La Cour administrative d’appel de Nancy a rendu le 5 juin 2025 une décision précisant les contours du débat oral lors d’un contrôle fiscal. Une société spécialisée dans la fabrication industrielle a fait l’objet d’une vérification de comptabilité portant sur les exercices clos en 2013 et 2014. Le litige portait initialement sur la régularité de la procédure ainsi que sur le bien-fondé de réintégrations liées à des charges et provisions. Lors de l’ultime réunion de synthèse, la présence d’une huissière munie d’un dictaphone a provoqué le départ immédiat des agents de l’administration. Le tribunal administratif de Châlons-en-Champagne a rejeté la majorité des conclusions de la société par un jugement du 15 décembre 2022. La requérante conteste cette décision en invoquant notamment la violation du principe d’égalité des armes et l’absence de débat oral et contradictoire. Le problème juridique réside dans l’influence du comportement du contribuable sur la régularité de la procédure et sur la qualification d’acte anormal de gestion. La juridiction d’appel confirme la régularité du contrôle mais décharge partiellement les pénalités pour manquement délibéré faute de preuves intentionnelles suffisantes.
I. La préservation de la régularité procédurale face aux manœuvres du contribuable
A. La consécration d’une exigence de dialogue serein et oral
Le juge administratif rappelle que la garantie d’un débat oral et contradictoire vise à permettre « l’instauration d’un dialogue serein, ouvert et non formalisé ». Cette interaction ne peut se concevoir que dans un cadre souple où l’échange demeure spontané entre le vérificateur et le représentant de l’entreprise. En l’espèce, le recours à un officier ministériel chargé d’enregistrer les propos des agents a été jugé de nature à intimider l’administration fiscale.

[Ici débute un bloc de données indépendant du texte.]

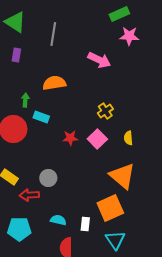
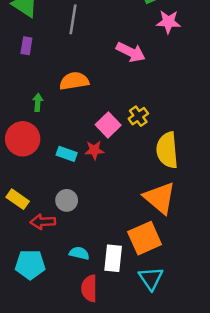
cyan rectangle: (41, 117) -> (67, 154), moved
yellow semicircle: (128, 138) -> (167, 150), size x2.0
pink square: (97, 139) -> (108, 125), moved
white rectangle: (85, 224) -> (113, 258), size x1.5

La cour souligne ainsi qu’« un tel dialogue lequel ne peut revêtir, par définition, qu’un caractère exclusivement oral », excluant tout formalisme excessif ou captation sonore. L’attitude du contribuable a ici fait obstacle à la discussion, libérant ainsi le vérificateur de son obligation de mener à bien l’entretien final. La société ne peut donc utilement se prévaloir d’une rupture du débat oral alors qu’elle en a elle-même compromis la tenue effective.

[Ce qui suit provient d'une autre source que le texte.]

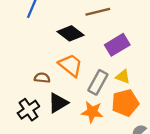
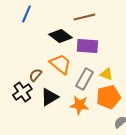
purple rectangle: (117, 45) -> (87, 46), moved, turned 35
brown semicircle: (42, 78) -> (35, 75), turned -56
black cross: (28, 110) -> (22, 92), moved

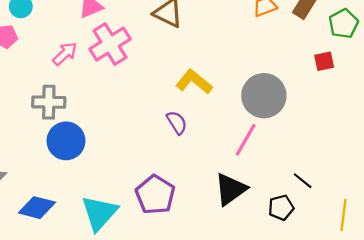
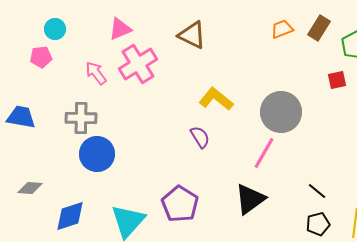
pink arrow: (65, 54) -> (96, 73), turned -85
blue diamond: (37, 208) -> (70, 216), turned -32
black pentagon: (281, 208) -> (318, 224), moved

B. L’interprétation stricte des garanties liées à l’assistance
Le droit pour le contribuable vérifié de se faire assister par le conseil de son choix constitue une garantie fondamentale de la procédure. Toutefois, la présence d’un huissier de justice dont la mission se limitait à la consignation des propos ne saurait être assimilée à celle d’un conseil. Les magistrats relèvent que la fonction de conseil était déjà pleinement assurée par l’avocat de la société présent lors de la séance litigieuse. L’officier ministériel agissait uniquement pour se ménager des preuves, ce qui excède les prévisions de la charte des droits et obligations du contribuable vérifié. Le départ des agents n’a donc pas privé la requérante de son droit à être assistée pour ses relations avec le service vérificateur. Cette solution marque la volonté de la juridiction de protéger les agents contre des méthodes d’intimidation déguisées en droits de la défense.

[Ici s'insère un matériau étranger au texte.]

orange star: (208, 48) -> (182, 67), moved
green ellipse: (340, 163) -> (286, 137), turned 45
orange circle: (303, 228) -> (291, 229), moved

II. Le contrôle approfondi de la normalité de la gestion et des pénalités
A. La sanction des libéralités contraires à l’intérêt de l’entreprise
La juridiction administrative valide la réintégration d’une provision pour dépréciation de créance résultant d’un prêt consenti au dirigeant d’une sous-filiale étrangère en difficulté. Elle considère que cet acte de disposition ne répond pas à l’intérêt propre de la société mère et « ne relève pas d’une gestion commerciale normale ». La requérante n’a pas démontré qu’elle était contractuellement ou légalement tenue de garantir les risques financiers encourus personnellement par ce dirigeant tiers. De plus, le remboursement de l’avance était conditionné au versement hypothétique d’une indemnité d’assurance, ce qui caractérise une prise de risque injustifiée. En l’absence de contrepartie directe ou indirecte pour l’exploitation de l’entreprise, la charge ne pouvait être valablement déduite du bénéfice imposable. L’administration apporte ainsi la preuve du caractère anormal de cette opération financière au regard des principes régissant l’impôt sur les sociétés.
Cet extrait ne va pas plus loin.